It should be noted that the embodiments and features of the embodiments may be combined with each other without conflict.
The invention is further described with reference to the following drawings and specific examples, which are not intended to be limiting.
The embodiment provides an improved voice enhancement method of a multi-resolution residual U-shaped network, which comprises three processing processes, namely feature extraction, model establishment and a training target. The method of the present embodiment includes:
s1, obtaining the magnitude spectrums of the two voice signals by Short-Time Fourier transform (STFT) of the pure and noisy voice;
s2, taking the noisy speech amplitude spectrum as the input of the network, and taking the pure speech amplitude spectrum as the training target; fitting a nonlinear relation between the network input and a training target through the improved multi-resolution residual U-shaped network to further obtain a voice enhancement model based on the improved multi-resolution residual U-shaped network;
s3, obtaining the amplitude spectrum of the voice with noise through STFT; the amplitude spectrum of the target voice can be obtained by passing the target voice through an improved multi-resolution residual U-shaped network model;
and S4, combining the amplitude spectrum with the phase of the voice with the noise, carrying out waveform reconstruction, and obtaining the enhanced voice after reconstruction.

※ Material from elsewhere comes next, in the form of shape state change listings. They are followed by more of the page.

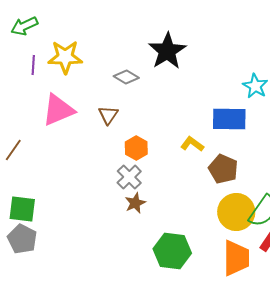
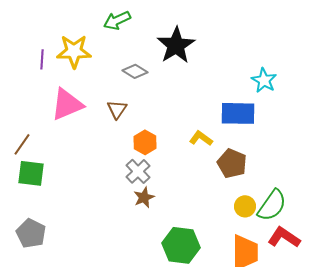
green arrow: (24, 26) -> (117, 20), moved
green square: (22, 209) -> (31, 173), moved
yellow circle: (236, 212) -> (245, 206), size x0.6

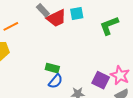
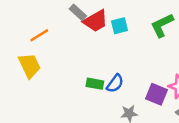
cyan square: (77, 13) -> (119, 26), moved
blue semicircle: (55, 81) -> (115, 83), moved

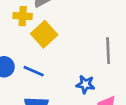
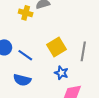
yellow square: (44, 34) -> (57, 47), moved

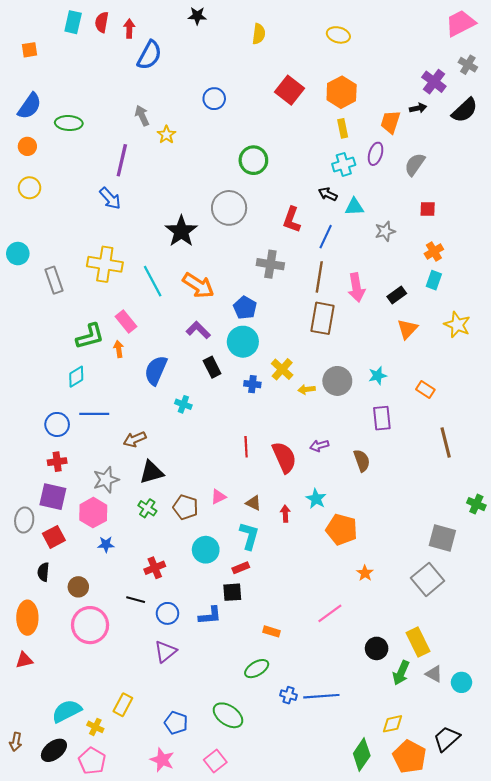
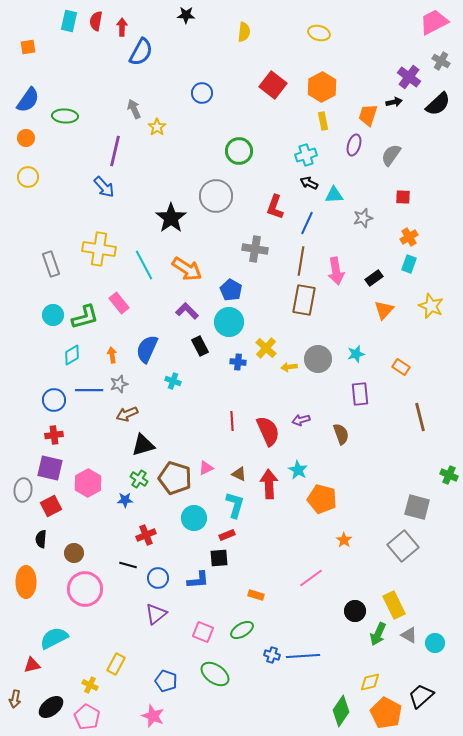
cyan cross: (344, 164) -> (306, 155), moved
cyan circle: (18, 254) -> (53, 315), moved
orange arrow: (119, 349) -> (112, 355), moved
gray star: (106, 480) -> (119, 384), moved, size x0.7
brown pentagon: (186, 507) -> (175, 478), size x1.4
red arrow: (285, 514) -> (269, 484), size x1.8
blue star: (106, 544) -> (125, 500), moved
red triangle: (24, 660) -> (32, 665), moved
cyan semicircle: (67, 711) -> (54, 638), moved
pink square: (215, 761) -> (203, 632), moved, turned -30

The speech enhancement based on the MultiResU _ Net is a speech enhancement technology based on a mapping method, and the principle of the speech enhancement technology is that a nonlinear relation between pure speech and noisy speech features is trained through the MultiResU _ Net, and then a speech enhancement model based on the MultiResU _ Net is obtained. Compared with the U _ Net network which trains only a single voice feature, the MultiResU _ Net network can extract voice features with multiple resolutions and splice the extracted voice features to obtain complementary voice features, so that more inherent voice information can be retained in a low signal-to-noise ratio environment. The implementation method is based on a MultiResU _ Net network, and a voice enhancement system block diagram is constructed, as shown in FIG. 1.
As can be seen from fig. 1, the enhanced speech is obtained through the training and enhancement stages, and the processing flow is as follows: in the training phase, pure and noisy speech is subjected to Short-Time Fourier transform (STFT) to obtain the amplitude spectra of two speech signals; taking a voice amplitude spectrum with noise as the input of a network, and taking a pure voice amplitude spectrum as a training target; and fitting the nonlinear relation between the network input and the training target through the MultiResU _ Net to further obtain a speech enhancement model based on the MultiResU _ Net. In the enhancement stage, obtaining the amplitude spectrum of the voice with noise through STFT; the amplitude spectrum of the target voice can be obtained by passing the target voice through a MultiResU _ Net model; the amplitude spectrum is combined with the phase of the noisy speech, a process called waveform reconstruction, and the enhanced speech can be obtained after reconstruction.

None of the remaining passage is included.